_What you will do_
Return every record below exactly as written, but leave out the pictures.

Items from a data source:
────────────────────────────────────────

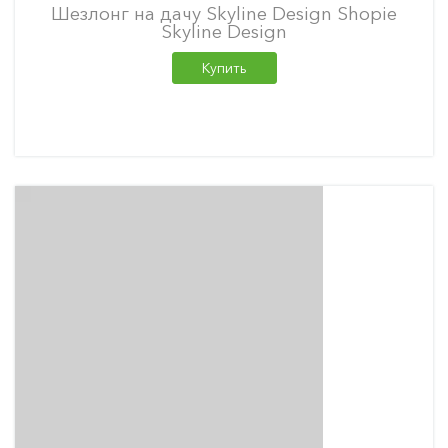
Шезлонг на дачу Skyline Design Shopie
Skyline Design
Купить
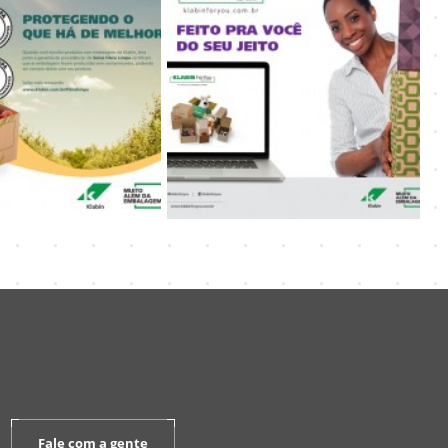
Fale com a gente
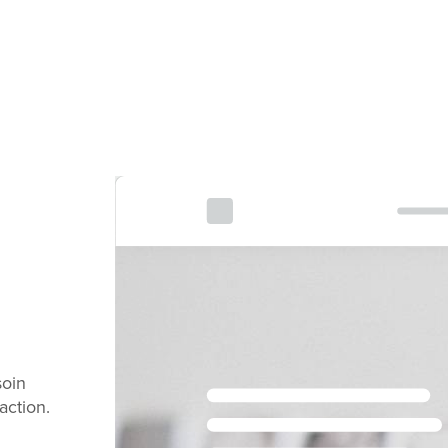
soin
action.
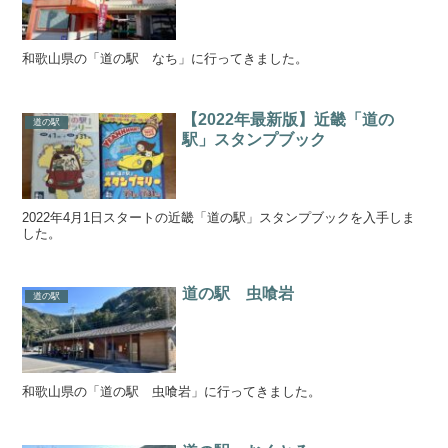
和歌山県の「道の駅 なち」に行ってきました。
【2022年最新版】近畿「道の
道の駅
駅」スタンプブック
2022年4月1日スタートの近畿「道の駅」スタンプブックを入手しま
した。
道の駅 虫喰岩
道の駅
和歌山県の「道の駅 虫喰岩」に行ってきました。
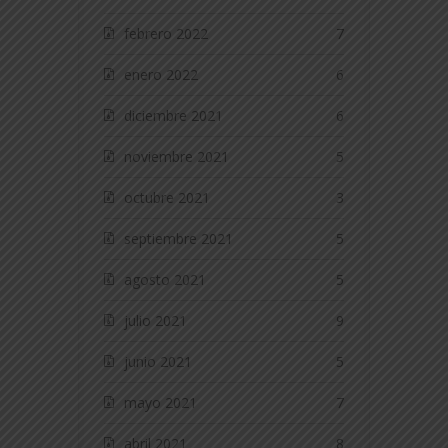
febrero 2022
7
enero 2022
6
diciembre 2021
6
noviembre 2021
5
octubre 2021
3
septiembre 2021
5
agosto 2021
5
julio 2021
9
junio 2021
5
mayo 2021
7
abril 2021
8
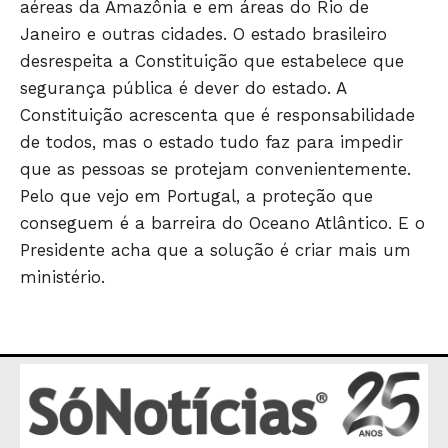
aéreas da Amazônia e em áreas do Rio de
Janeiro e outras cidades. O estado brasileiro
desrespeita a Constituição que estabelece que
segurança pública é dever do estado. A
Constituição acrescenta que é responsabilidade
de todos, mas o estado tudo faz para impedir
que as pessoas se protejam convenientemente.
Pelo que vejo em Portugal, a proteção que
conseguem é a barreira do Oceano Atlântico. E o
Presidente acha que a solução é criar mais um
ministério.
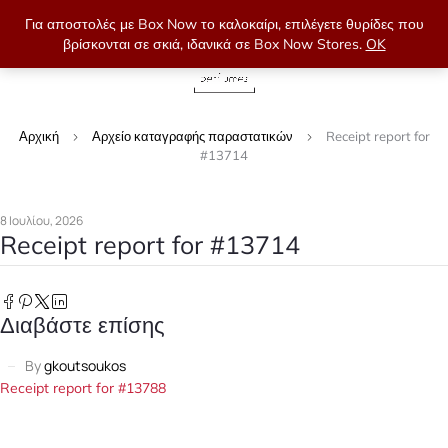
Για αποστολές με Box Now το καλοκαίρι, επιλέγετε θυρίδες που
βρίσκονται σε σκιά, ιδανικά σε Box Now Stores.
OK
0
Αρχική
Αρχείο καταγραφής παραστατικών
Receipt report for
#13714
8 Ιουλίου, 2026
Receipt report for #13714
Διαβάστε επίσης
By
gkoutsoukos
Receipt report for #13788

────────────────────────────────────────

_Written answer_
Шезлонг на дачу Skyline Design Shopie
Skyline Design
Купить
Fale com a gente
soin
action.
和歌山県の「道の駅 なち」に行ってきました。
【2022年最新版】近畿「道の
道の駅
駅」スタンプブック
2022年4月1日スタートの近畿「道の駅」スタンプブックを入手しま
した。
道の駅 虫喰岩
道の駅
和歌山県の「道の駅 虫喰岩」に行ってきました。
febrero 2022
7
enero 2022
6
diciembre 2021
6
noviembre 2021
5
octubre 2021
3
septiembre 2021
5
agosto 2021
5
julio 2021
9
junio 2021
5
mayo 2021
7
abril 2021
8
aéreas da Amazônia e em áreas do Rio de
Janeiro e outras cidades. O estado brasileiro
desrespeita a Constituição que estabelece que
segurança pública é dever do estado. A
Constituição acrescenta que é responsabilidade
de todos, mas o estado tudo faz para impedir
que as pessoas se protejam convenientemente.
Pelo que vejo em Portugal, a proteção que
conseguem é a barreira do Oceano Atlântico. E o
Presidente acha que a solução é criar mais um
ministério.
Για αποστολές με Box Now το καλοκαίρι, επιλέγετε θυρίδες που
βρίσκονται σε σκιά, ιδανικά σε Box Now Stores.
OK
0
Αρχική
Αρχείο καταγραφής παραστατικών
Receipt report for
#13714
8 Ιουλίου, 2026
Receipt report for #13714
Διαβάστε επίσης
By
gkoutsoukos
Receipt report for #13788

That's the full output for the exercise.